No hay naturaleza para ninguna de las cosas mortales  
                                                            Empédocles

¡Tristes de nosotros que llevamos el alma vestida¡
                                                         Alberto Caeiro

Una característica fundamental vertebra el conjunto de la obra poética y narrativa de Carlos Aurtenetxe (San Sebastián, 1942), la facultad hipnótica de sus composiciones; estructuras que reproducen una maquinal e instintiva respiración mental; piezas donde el asunto esporádico, aun siendo relevante, ocupa un segundo plano frente al discurso total de la obra. En este sentido, también los aspectos formales están supeditados a esta pulsión intuitiva donde prima la revelación y el arrebato, si bien siempre de forma sobria y contenida; un dolor sereno, domesticado a fuerza de insomnios.
Cada poema compone una tentativa de lucidez; piezas sueltas, que no fragmentos, de gran simbolismo, que se ensamblan a modo de mosaico componiendo un firme edificio unitario. La sentencia precisa, la repetición de estructuras gramaticales y conceptos, la enumeración vertiginosa como en un mantra, la negación, la condición abisal de las imágenes utilizadas, hacen de la sucesión de estos pedazos de conciencia, mundo subterráneo, arquitectura sumergida, donde queda expresado el carácter infrarracional de la realidad.
Aurtenetxe es un poeta elíptico; desde sus primeros libros: Pieza del templo, Caja de silencio, Figuras en el friso, o Las edades de la noche, hasta Memoria del agua, se da cuenta de las obsesiones y maneras sobre las que reincide un autor con voluntad de arqueólogo, componiendo los matices de una inflexible e implacable mitología.
Una prolija entrega compositiva, formada por veintiún libros, bajo el título Palabra perdida (1977-1989), fue publicada por la Universidad del País Vasco en 1990, con la dirección editorial de Félix Maraña, para la colección “Poesía Vasca, hoy”. Algunos de estos libros, Gauaren haroak, Itxaso hutsal bateko, Hanka etengabea, Harrizko ahotsak, fueron traducidos al euskera por Pello Zabaleta, Felipe Juaristi y Joseba Barriola. En el volumen se compila a su vez la parte nada desdeñable de la poesía que Aurtenetxe ha escrito en francés, su otra lengua de creación, materiales que dan cuenta de un importante tramo de su poética, si bien Aurtenetxe ha seguido escribiendo, como lo prueba su poemario Los cormoranes (2002), y algún que otro libro escrito desde entonces.

Poética del Silencio
Afirmar que en Carlos Aurtenetxe prende la mejor tradición existencialista no dejaría de ser un reduccionismo. Convendría matizar que a esta herencia responde mejor el tono elegiaco de muchos de sus poemas que el precipitado filosófico que los impregna. Inmoderado dolor del mundo, como dirá el propio autor, pero al servicio de una férrea y singular arquitectura. También rastros de las poéticas del vació en sus versos, si bien sus composiciones se alejan ostensiblemente de cierta depuración. Los poemas de Aurtenetxe son de un extraño barroco limpio, sin ornamentos sensitivos, pero también sin licencias conceptuales, ni imágenes afables. El silencio no es el paisaje despojado que es preciso reproducir, los vestigios de un páramo antiguo al que urja retornar. Para Aurtenetxe el silencio está donde estuvo siempre, en la noche, el mar, el regreso callado de las aves, el fondo de los océanos, las invertebradas medusas que lo delimitan, o el rumiar de incoloros lepidópteros, componiendo ese último estrato donde apuntala sus terrores la razón instrumental de los templos.

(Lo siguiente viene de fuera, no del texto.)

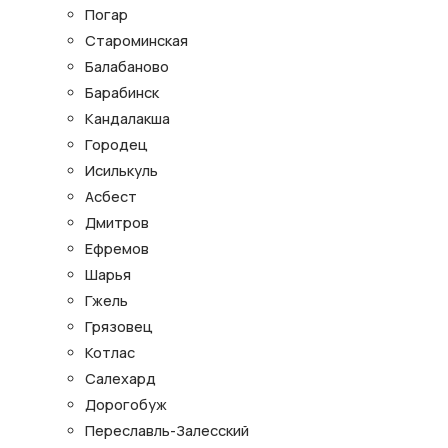
Погар
Староминская
Балабаново
Барабинск
Кандалакша
Городец
Исилькуль
Асбест
Дмитров
Ефремов
Шарья
Гжель
Грязовец
Котлас
Салехард
Дорогобуж
Переславль-Залесский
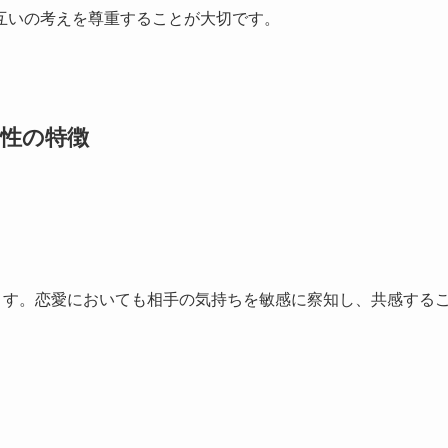
互いの考えを尊重することが大切です。
女性の特徴
ます。恋愛においても相手の気持ちを敏感に察知し、共感する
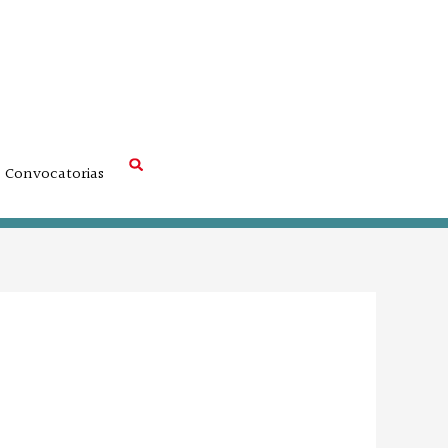
Convocatorias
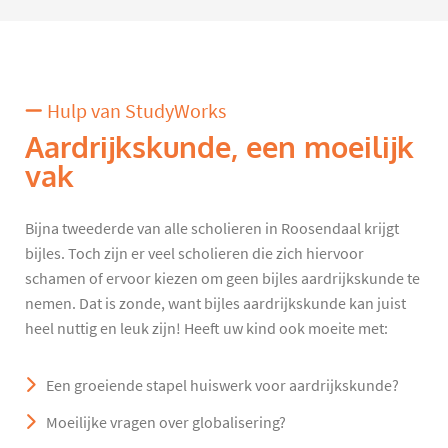
Hulp van StudyWorks
Aardrijkskunde, een moeilijk
vak
Bijna tweederde van alle scholieren in Roosendaal krijgt
bijles. Toch zijn er veel scholieren die zich hiervoor
schamen of ervoor kiezen om geen bijles aardrijkskunde te
nemen. Dat is zonde, want bijles aardrijkskunde kan juist
heel nuttig en leuk zijn! Heeft uw kind ook moeite met:
Een groeiende stapel huiswerk voor aardrijkskunde?
Moeilijke vragen over globalisering?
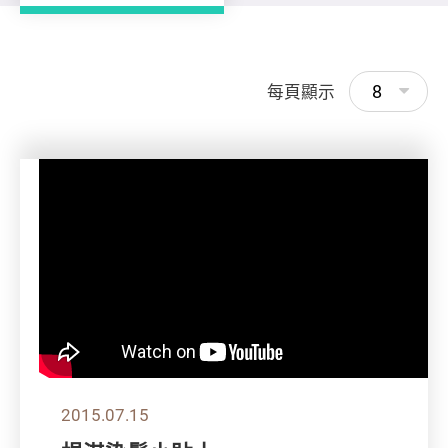
8
每頁顯示
2015.07.15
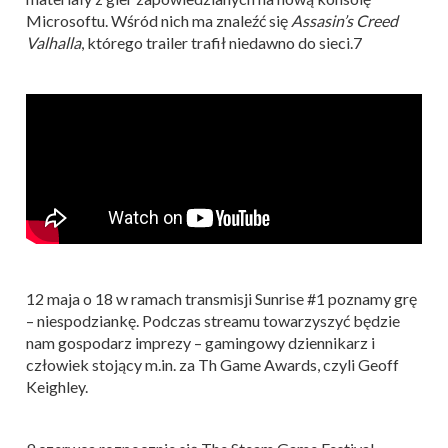
Microsoftu. Wśród nich ma znaleźć się
Assasin’s Creed
Valhalla
, którego trailer trafił niedawno do sieci.7
12 maja o 18 w ramach transmisji Sunrise #1 poznamy grę
– niespodziankę. Podczas streamu towarzyszyć będzie
nam gospodarz imprezy – gamingowy dziennikarz i
człowiek stojący m.in. za Th Game Awards, czyli Geoff
Keighley.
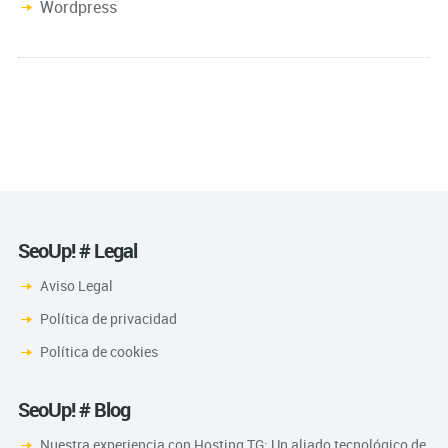
Wordpress
SeoUp! # Legal
Aviso Legal
Política de privacidad
Política de cookies
SeoUp! # Blog
Nuestra experiencia con Hosting TG: Un aliado tecnológico de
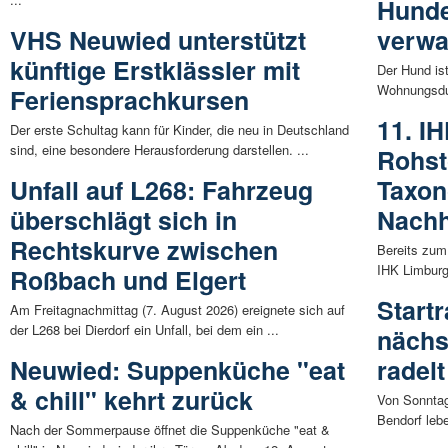
Hunde
VHS Neuwied unterstützt
verwa
künftige Erstklässler mit
Der Hund ist
Wohnungsdur
Feriensprachkursen
11. I
Der erste Schultag kann für Kinder, die neu in Deutschland
sind, eine besondere Herausforderung darstellen. ...
Rohst
Unfall auf L268: Fahrzeug
Taxon
überschlägt sich in
Nachh
Rechtskurve zwischen
Bereits zum
IHK Limburg 
Roßbach und Elgert
Startr
Am Freitagnachmittag (7. August 2026) ereignete sich auf
der L268 bei Dierdorf ein Unfall, bei dem ein ...
nächs
Neuwied: Suppenküche "eat
radelt
& chill" kehrt zurück
Von Sonntag,
Bendorf lebe
Nach der Sommerpause öffnet die Suppenküche "eat &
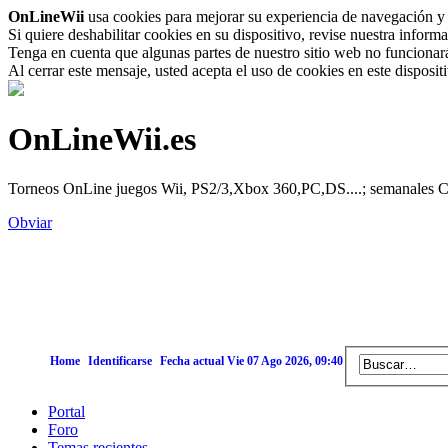
OnLineWii
usa cookies para mejorar su experiencia de navegación y 
Si quiere deshabilitar cookies en su dispositivo, revise nuestra inform
Tenga en cuenta que algunas partes de nuestro sitio web no funcionará 
Al cerrar este mensaje, usted acepta el uso de cookies en este disposi
OnLineWii.es
Torneos OnLine juegos Wii, PS2/3,Xbox 360,PC,DS....; semanales Call
Obviar
Home
Identificarse
Fecha actual Vie 07 Ago 2026, 09:40
Portal
Foro
Temas recientes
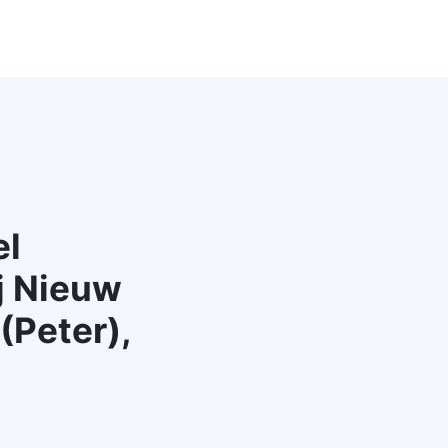
el
j Nieuw
 (Peter),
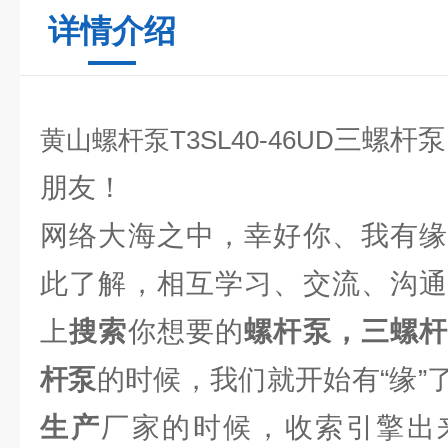
详情介绍
三螺杆泵
黄山螺杆泵T3SL40-46UD
朋友！
网络大海之中，幸好你、我有缘
此了解，相互学习、交流、沟通
上
搜索
你想要的
螺杆泵，三螺
杆泵
的时候，我们就开始有“缘”
生产
厂家的时候，收索引擎出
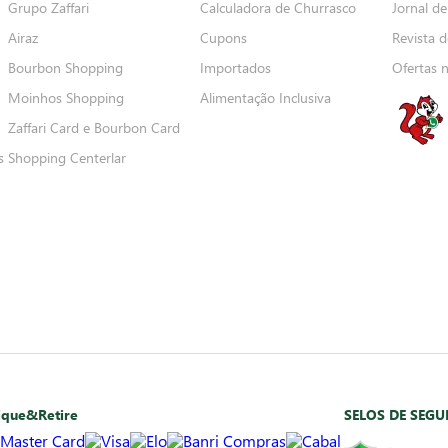
Grupo Zaffari
Calculadora de Churrasco
Jornal de
Airaz
Cupons
Revista d
Bourbon Shopping
Importados
Ofertas 
Moinhos Shopping
Alimentação Inclusiva
Zaffari Card e Bourbon Card
s
Shopping Centerlar
ique&Retire
SELOS DE SEG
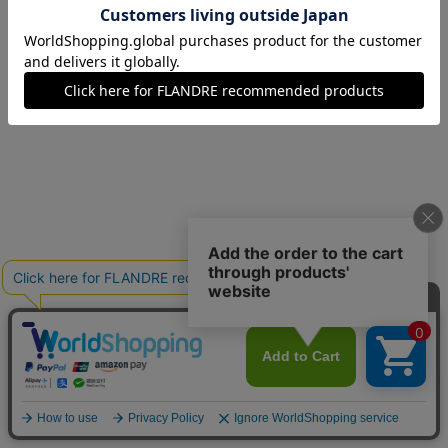
07(7号)
残り1点
09(9号)
残りわずか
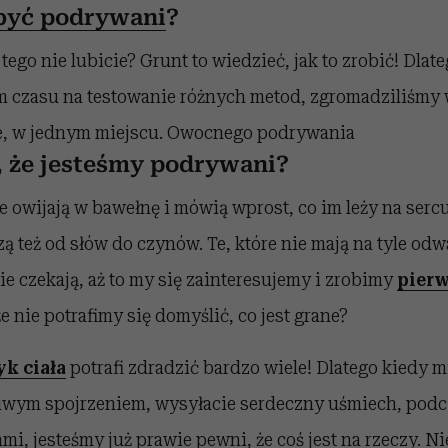
być podrywani
?
ego nie lubicie? Grunt to wiedzieć, jak to zrobić! Dlate
 czasu na testowanie różnych metod, zgromadziliśmy w
e, w jednym miejscu. Owocnego podrywania
 że jesteśmy podrywani?
e owijają w bawełnę i mówią wprost, co im leży na serc
 też od słów do czynów. Te, które nie mają na tyle odwa
wie czekają, aż to my się zainteresujemy i zrobimy
pierw
e nie potrafimy się domyślić, co jest grane?
yk ciała
potrafi zdradzić bardzo wiele! Dlatego kiedy m
liwym spojrzeniem, wysyłacie serdeczny uśmiech, pod
mi, jesteśmy już prawie pewni, że coś jest na rzeczy. N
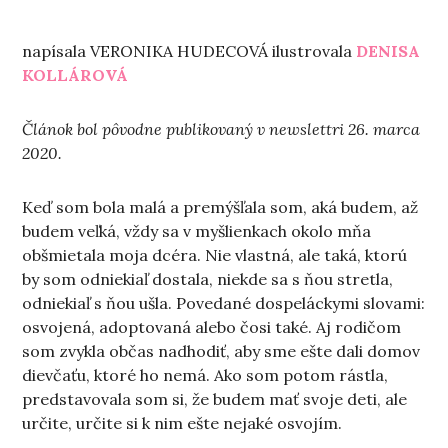
napísala VERONIKA HUDECOVÁ ilustrovala
DENISA
KOLLÁROVÁ
Článok bol pôvodne publikovaný v newslettri 26. marca
2020.
Keď som bola malá a premýšľala som, aká budem, až
budem veľká, vždy sa v myšlienkach okolo mňa
obšmietala moja dcéra. Nie vlastná, ale taká, ktorú
by som odniekiaľ dostala, niekde sa s ňou stretla,
odniekiaľ s ňou ušla. Povedané dospeláckymi slovami:
osvojená, adoptovaná alebo čosi také. Aj rodičom
som zvykla občas nadhodiť, aby sme ešte dali domov
dievčaťu, ktoré ho nemá. Ako som potom rástla,
predstavovala som si, že budem mať svoje deti, ale
určite, určite si k nim ešte nejaké osvojím.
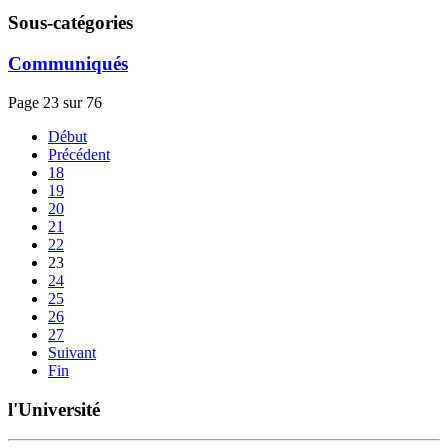
Sous-catégories
Communiqués
Page 23 sur 76
Début
Précédent
18
19
20
21
22
23
24
25
26
27
Suivant
Fin
l'Université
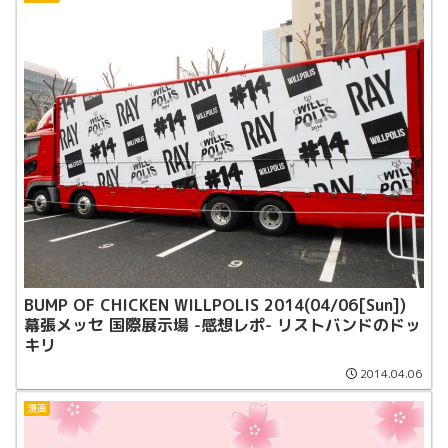
BUMP OF CHICKEN WILLPOLIS 2014(04/06[Sun])
幕張メッセ 国際展示場 -感想レポ- リストバンドのドッ
キリ
2014.04.06
漫画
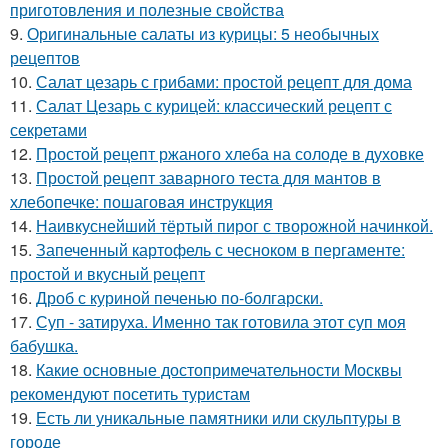
приготовления и полезные свойства
9.
Оригинальные салаты из курицы: 5 необычных
рецептов
10.
Салат цезарь с грибами: простой рецепт для дома
11.
Салат Цезарь с курицей: классический рецепт с
секретами
12.
Простой рецепт ржаного хлеба на солоде в духовке
13.
Простой рецепт заварного теста для мантов в
хлебопечке: пошаговая инструкция
14.
Наивкуснейший тёртый пирог с творожной начинкой.
15.
Запеченный картофель с чесноком в пергаменте:
простой и вкусный рецепт
16.
Дроб с куриной печенью по-болгарски.
17.
Суп - затируха. Именно так готовила этот суп моя
бабушка.
18.
Какие основные достопримечательности Москвы
рекомендуют посетить туристам
19.
Есть ли уникальные памятники или скульптуры в
городе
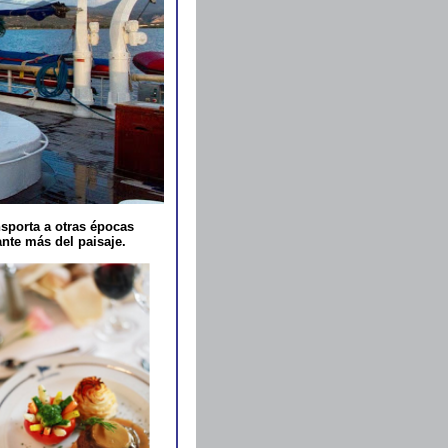
nsporta a otras épocas
nte más del paisaje.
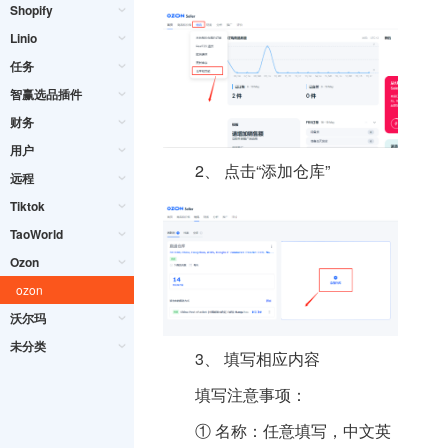
Shopify
Linio
任务
智赢选品插件
财务
用户
2、
点击“添加仓库”
远程
Tiktok
TaoWorld
Ozon
ozon
沃尔玛
未分类
3、
填写相应内容
填写注意事项：
①
名称：任意填写，中文英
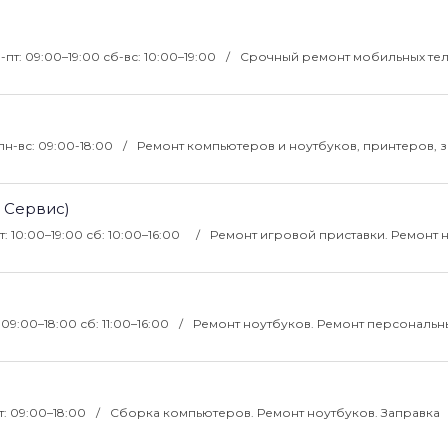
-пт: 09:00–19:00 сб-вс: 10:00–19:00
Срочный ремонт мобильных те
пн-вс: 09:00-18:00
Ремонт компьютеров и ноутбуков, принтеров, 
 Сервис)
т: 10:00–19:00 сб: 10:00–16:00
Ремонт игровой приставки. Ремонт 
 09:00–18:00 сб: 11:00–16:00
Ремонт ноутбуков. Ремонт персональн
т: 09:00–18:00
Сборка компьютеров. Ремонт ноутбуков. Заправка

Todos los ojos se durmieron en el mar
ahogadamente.
Desfilan los huesos de agua y salvación
por las edades de la noche.(1)

En estos segmentos poéticos el silencio se hace arma, instrumento con el que desenmascarar la fraudulenta trama de los nombres, el forzado mundo convenido, los puentes para nada. El silencio tiene que ser restituido éticamente, la estética demanda el grito, la repulsa, el privado reducto de la voz diciendo a los otros, incendiando sus espacios compartidos. En la palabra certera de Aurtenetxe la violencia nunca es gratuita ni estéril; por el contrario se debate imbuida de un fuerte sentido trascendente: La poesía nace de la vida y la rebasa. En este sentido Fernando Aramburu concluye en el prólogo a la edición de Palabra perdida: ...tentativa lúcida de perseverar y rebelarse, una pugna constante desde el interior de la catástrofe, exenta de elementos autobiográficos, a favor de la dignidad humana por medio de imágenes, de música verbal y de un sustrato crítico sin concesiones.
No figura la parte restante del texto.